Blacks, in this way, were often caught in the middle of larger struggles and manipulated in a larger battle for political influence, economic power, and social stability.  Social stability, in turn, offered the elites the appearance of legitimacy and contributed to their efforts to further institutionalize policies and structures that would allow them to consolidate their power, claim widespread political legitimacy, and force through the social conditions necessary for their continued economic prosperity.  The central thesis, therefore, is that race relations were an integral feature of nation-building in which race was used a political device to maintain social order by unifying the whites and preserving the privileged positions of the dominant elites.
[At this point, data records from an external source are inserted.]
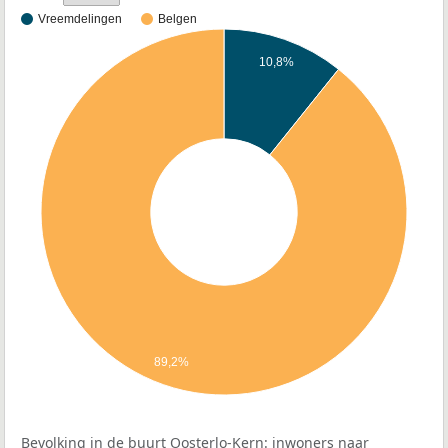
Vreemdelingen
Belgen
10,8%
89,2%
Bevolking in de buurt Oosterlo-Kern: inwoners naar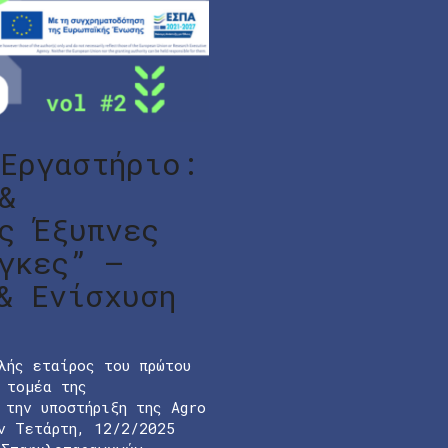
Εργαστήριο:
&
ς Έξυπνες
γκες” –
& Ενίσχυση
λής εταίρος του πρώτου
 τομέα της
 την υποστήριξη της Agro
ν Τετάρτη, 12/2/2025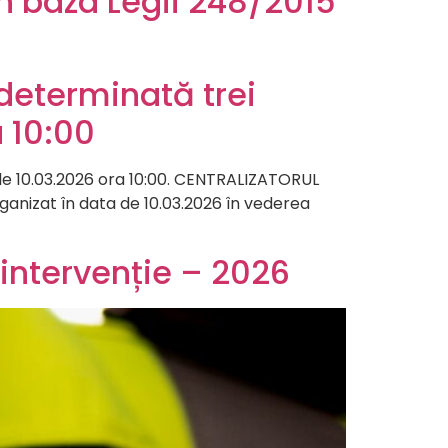
n baza Legii 248/2015
determinată trei
 10:00
e 10.03.2026 ora 10:00. CENTRALIZATORUL
ganizat în data de 10.03.2026 în vederea
 intervenție – 2026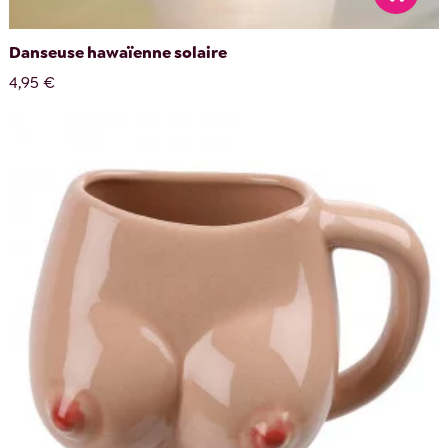
Danseuse hawaïenne solaire
4,95 €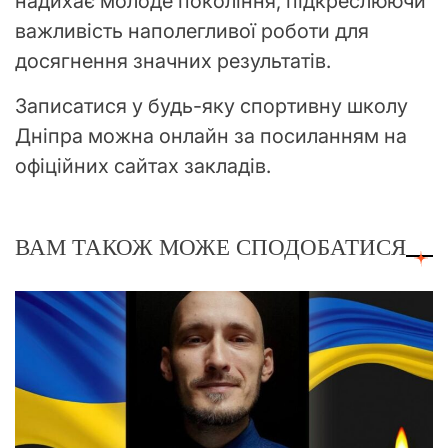
надихає молоде покоління, підкреслюючи
важливість наполегливої роботи для
досягнення значних результатів.
Записатися у будь-яку спортивну школу
Дніпра можна онлайн за посиланням на
офіційних сайтах закладів.
ВАМ ТАКОЖ МОЖЕ СПОДОБАТИСЯ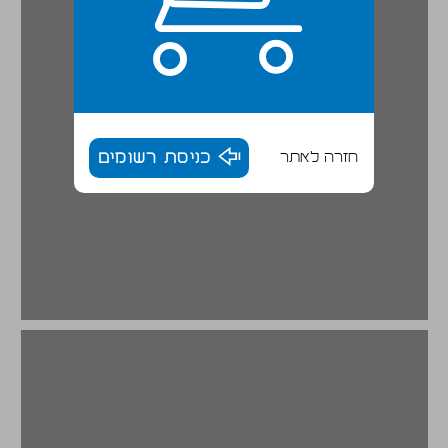
חזרה לאתר
כניסת רשומים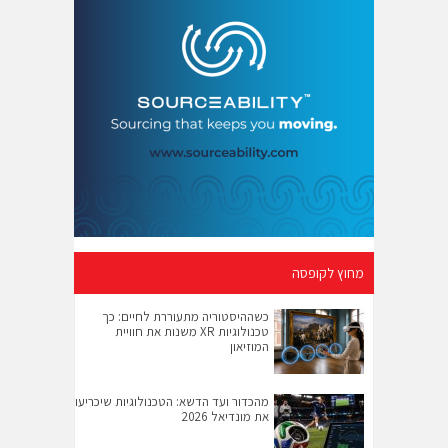
מחוץ לקופסה
כשההיסטוריה מתעוררת לחיים: כך
טכנולוגיות XR משנות את חוויית
המוזיאון
מהכדור ועד הדשא: הטכנולוגיות שיכריעו
את מונדיאל 2026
The political process of creating nations, as set forth by the author, consists of a number of struggles and reactions in which dominant elites continuously struggled to fend off political and economic threats from white challengers and to use racial distinctions as a means of frightening the white population into unity and submission.  Indeed, as stated by Marx, Racial domination had the unintended consequence of consolidating and legitimating subordinated racial identity into a potential base for resistance (20).   The elites, in effect, created their own threat and then used it to persuade others to fall into line.

This political process was essentially state-centered and it was a manifestation of an elite desire to maintain social stability.  When nation-building was able to proceed through a comparatively harmonious process of cooperation and cooperation it did on the other hand, when harmony was displaced through conflict, ideology and coercion were invoked (Marx, 21-22).  Some of these conflicts arose from white on white conflicts as evidenced by the British-Afrikaner conflicts in South Africa and the social divisions leading to the American Civil War.  It was when white loyalties were most dangerously divided, and when the dominant political and economic interests felt that there interests were most seriously threatened, that state race creation became state policy.

The author points out how the elites cleverly, and perhaps immorally, maneuvered in order to stamp out conflicts.  The elites, particularly in South Africa and the United States of America, essentially sold out the blacks by appealing to a larger notion of white nationalism (Marx, 12).  Policies of inclusion and exclusion were created or reinforced.  Nationalism, a racial type of nationalism, was created or reinforced in order to foster notions of unity in order to stave off social conflict.  When protests from the excluded arose, the elites fell back on racial distinctions in order to rally the whites around their particular cause.  In short, in order to avoid having intra-white conflicts devolve into open war, the elites created racial distinctions in such a way as to manipulate both the white challengers and the people being excluded.  The political process articulated is very much like a puppet show in which race relations was the critical string.

Racial distinctions, being so beneficial to the dominant political and social elites, were consolidated and always available for manipulation against perceived threats to social stability or perceived legitimacy.  The manipulation and the racial distinctions were especially pronounced in both South Africa and the United States of America this was because white on white conflict was much more severe in these countries than it was in Brazil where racial distinctions, while made and reinforced, assumed a more moderate form (Marx, 11).  Racial distinctions were not irrelevant in Brazil.  They did, however, assume a more subtle role in nation-building than was the case in either South Africa or the United States.

In the final analysis, the central thesis of this reading is that a state-centered elite both created and reinforced racial distinctions as an integral part of its nation-building tactics and strategies.  The elites primary goals were social stability, white unity, and creating the conditions and institutions necessary for continued political and economic dominance.